Rauch, Angst und Wut in Japan
Die gute Nachricht zuerst: Alle sechs Reaktorblöcke von Fukushima sind am Stromnetz angeschlossen. Das heißt: Theoretisch können die Kühlpumpen wieder laufen. Praktisch sieht es anders aus: Noch immer müssen die Reaktoren permanent mit Wasser besprüht werden. Das Kühlwasser droht zu kochen. Radioaktivität entweicht weiter unkontrolliert.
„Die Werte sind schlechter geworden”, sagt ein Sprecher der japanischen Atomenergie-Agentur. Aus den Reaktoren 2 und 3 stiegen schwarze, dann weiße Wolken auf. Die schwarzen könnten von Ölbränden stammen, die weißen von Wasserdampf.

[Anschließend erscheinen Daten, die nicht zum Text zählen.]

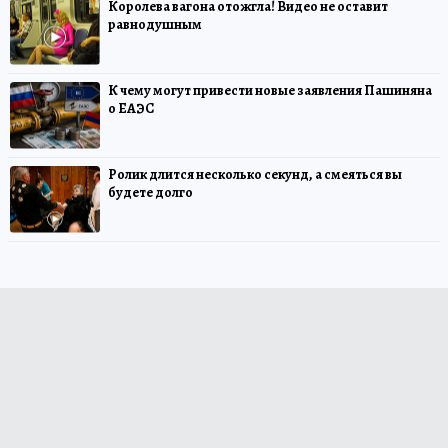
Королева вагона отожгла! Видео не оставит
равнодушным
К чему могут привести новые заявления Пашиняна
о ЕАЭС
Ролик длится несколько секунд, а смеяться вы
будете долго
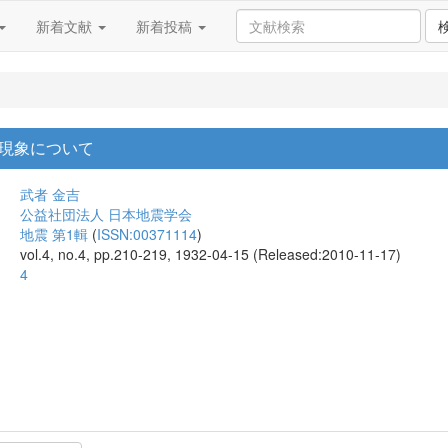
新着文献
新着投稿
現象について
武者 金吉
公益社団法人 日本地震学会
地震 第1輯
(
ISSN:00371114
)
vol.4, no.4, pp.210-219, 1932-04-15 (Released:2010-11-17)
4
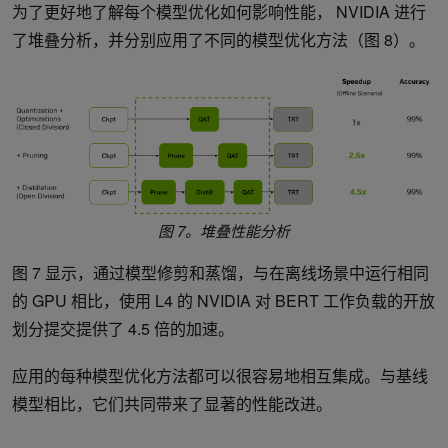
为了更好地了解每个模型优化如何影响性能， NVIDIA 进行
了堆叠分析，并分别应用了不同的模型优化方法（图 8）。
图 7。堆叠性能分析
图 7 显示，通过模型修剪和蒸馏，与在离线场景中运行相同
的 GPU 相比，使用 L4 的 NVIDIA 对 BERT 工作负载的开放
划分提交提供了 4.5 倍的加速。
应用的每种模型优化方法都可以很容易地相互集成。与基线
模型相比，它们共同带来了显著的性能改进。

Die zuletzt gemessenen Strahlenwerte am Reaktorgelände liegen bei 2000 Mikrosievert. Dort kann man sich höchstens ein halbe Stunde ohne Gesundheitsgefährdung aufhalten. Am Rande der 20-Kilometer-Evakuierungszone um den Reaktor sind die Werte noch 160-fach erhöht, kein Mensch sollte dort länger als sechs Stunden sein.

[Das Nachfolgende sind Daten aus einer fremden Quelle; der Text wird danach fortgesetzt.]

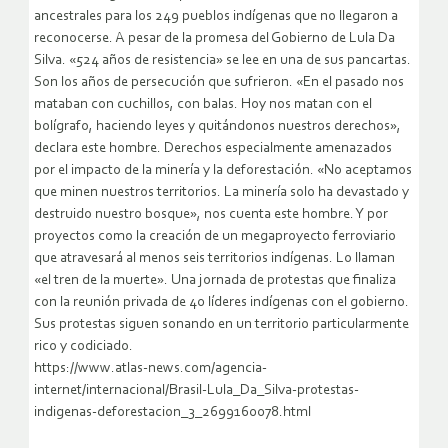
ancestrales para los 249 pueblos indígenas que no llegaron a
reconocerse. A pesar de la promesa del Gobierno de Lula Da
Silva. «524 años de resistencia» se lee en una de sus pancartas.
Son los años de persecución que sufrieron. «En el pasado nos
mataban con cuchillos, con balas. Hoy nos matan con el
bolígrafo, haciendo leyes y quitándonos nuestros derechos»,
declara este hombre. Derechos especialmente amenazados
por el impacto de la minería y la deforestación. «No aceptamos
que minen nuestros territorios. La minería solo ha devastado y
destruido nuestro bosque», nos cuenta este hombre. Y por
proyectos como la creación de un megaproyecto ferroviario
que atravesará al menos seis territorios indígenas. Lo llaman
«el tren de la muerte». Una jornada de protestas que finaliza
con la reunión privada de 40 líderes indígenas con el gobierno.
Sus protestas siguen sonando en un territorio particularmente
rico y codiciado.
https://www.atlas-news.com/agencia-
internet/internacional/Brasil-Lula_Da_Silva-protestas-
indigenas-deforestacion_3_2699160078.html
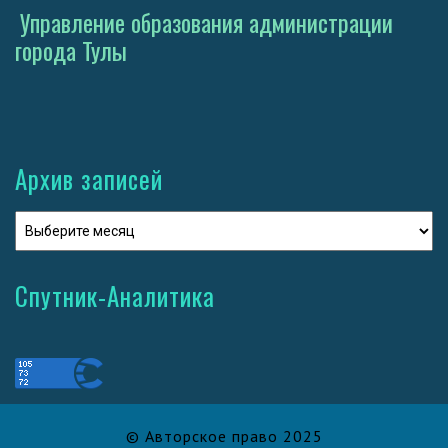
Управление образования администрации
города Тулы
Архив записей
Спутник-Аналитика
© Авторское право 2025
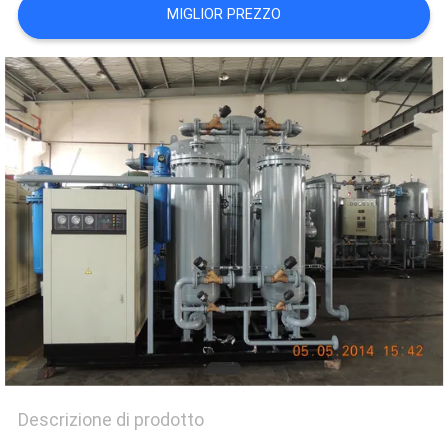
NEWS
MIGLIOR PREZZO
MAPPA
DEL
SITO
INFORMATIVA
SULLA
PRIVACY
Descrizione di prodotto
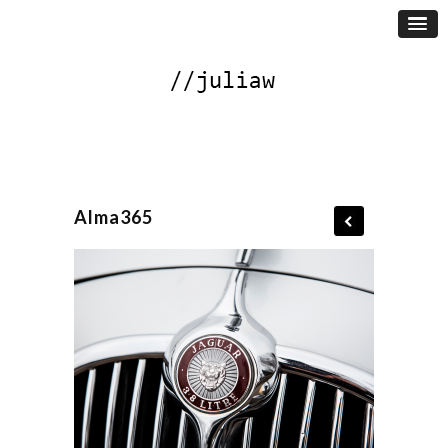
Alma365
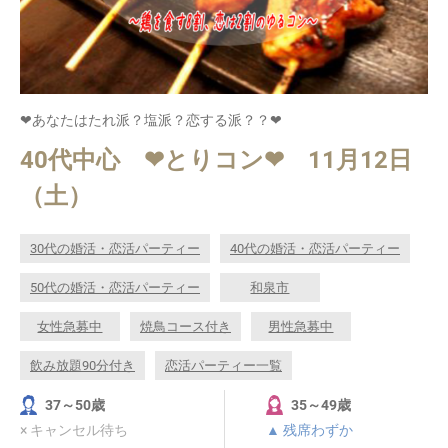
❤あなたはたれ派？塩派？恋する派？？❤
40代中心 ❤とりコン❤ 11月12日
（土）
30代の婚活・恋活パーティー
40代の婚活・恋活パーティー
50代の婚活・恋活パーティー
和泉市
女性急募中
焼鳥コース付き
男性急募中
飲み放題90分付き
恋活パーティー一覧
37～50歳
35～49歳
× キャンセル待ち
▲ 残席わずか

140000 Menschen sind aus der Zone weggebracht worden, der Energieriese Tepco hat sich bei ihnen entschuldigt: „Es tut uns leid, dass wir Ihnen so viel Mühe bereitet haben”, sagt Vorstandsmitglied Norio Tsuzumi.

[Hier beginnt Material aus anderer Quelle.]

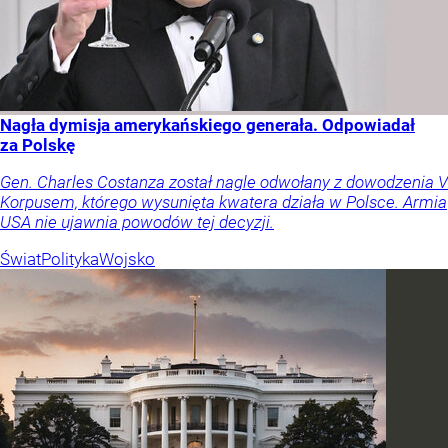
Nagła dymisja amerykańskiego generała. Odpowiadał
za Polskę
Gen. Charles Costanza został nagle odwołany z dowodzenia V
Korpusem, którego wysunięta kwatera działa w Polsce. Armia
USA nie ujawnia powodów tej decyzji.
Świat
Polityka
Wojsko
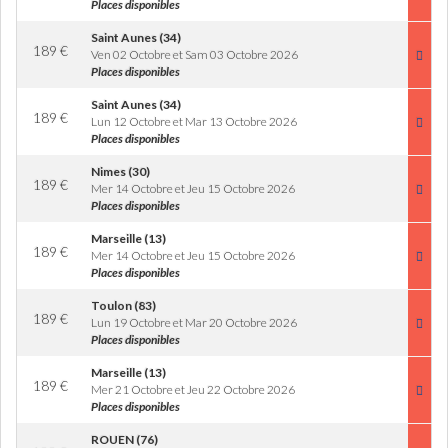
Places disponibles
Saint Aunes (34)
189
€
Ven 02 Octobre et Sam 03 Octobre 2026
Places disponibles
Saint Aunes (34)
189
€
Lun 12 Octobre et Mar 13 Octobre 2026
Places disponibles
Nimes (30)
189
€
Mer 14 Octobre et Jeu 15 Octobre 2026
Places disponibles
Marseille (13)
189
€
Mer 14 Octobre et Jeu 15 Octobre 2026
Places disponibles
Toulon (83)
189
€
Lun 19 Octobre et Mar 20 Octobre 2026
Places disponibles
Marseille (13)
189
€
Mer 21 Octobre et Jeu 22 Octobre 2026
Places disponibles
ROUEN (76)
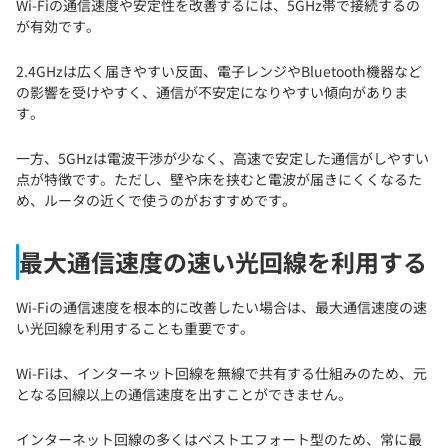
Wi-Fiの通信速度や安定性を改善するには、5GHz帯で接続するの
が有効です。
2.4GHzは広く届きやすい反面、電子レンジやBluetooth機器など
の影響を受けやすく、通信が不安定になりやすい傾向がありま
す。
一方、5GHzは電波干渉が少なく、高速で安定した通信がしやすい
点が特徴です。ただし、壁や床を挟むと電波が届きにくくなるた
め、ルータの近くで使うのがおすすめです。
最大通信速度の速い光回線を利用する
Wi-Fiの通信速度を根本的に改善したい場合は、最大通信速度の速
い光回線を利用することも重要です。
Wi-Fiは、インターネット回線を無線で共有する仕組みのため、元
となる回線以上の通信速度を出すことができません。
インターネット回線の多くはベストエフォート型のため、常に最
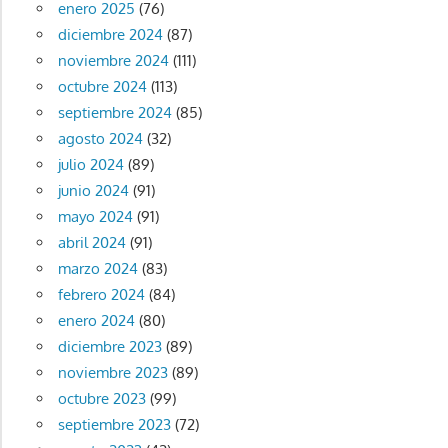
enero 2025
(76)
diciembre 2024
(87)
noviembre 2024
(111)
octubre 2024
(113)
septiembre 2024
(85)
agosto 2024
(32)
julio 2024
(89)
junio 2024
(91)
mayo 2024
(91)
abril 2024
(91)
marzo 2024
(83)
febrero 2024
(84)
enero 2024
(80)
diciembre 2023
(89)
noviembre 2023
(89)
octubre 2023
(99)
septiembre 2023
(72)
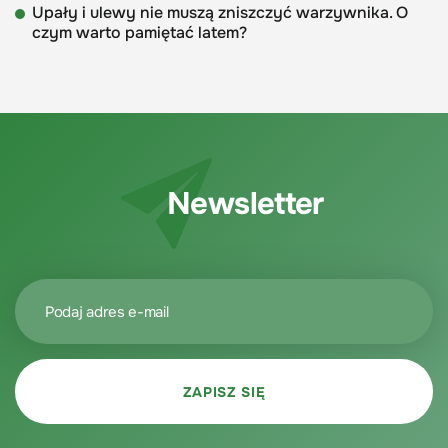
Upały i ulewy nie muszą zniszczyć warzywnika. O
czym warto pamiętać latem?
Newsletter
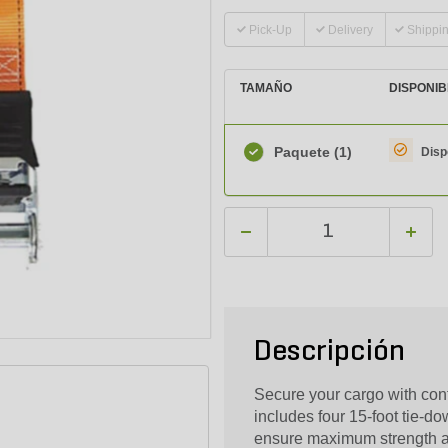
Pick-Up
Delivery
Shippi
TAMAÑO
DISPONIB
Paquete
(1)
Disp
Descripción
Secure your cargo with con
includes four 15-foot tie-do
ensure maximum strength an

Die Menschen in der Region werden wütender. Der Gouverneur der Präfektur Fukushima, Yuhei Sato, wies die Einladung zu einem Treffen mit Tepco-Präsident Masataka Shimizu scharf zurück. „Für Tepco ist es jetzt am wichtigsten, die Krise mit maximalem Einsatz zu beenden. Deswegen habe ich das Angebot abgelehnt”, sagte Sato. „Angesichts der Sorge, der Wut und der Verzweiflung, die die Menschen in Fukushima empfinden, gibt es für mich keinen Weg, eine Entschuldigung anzunehmen.”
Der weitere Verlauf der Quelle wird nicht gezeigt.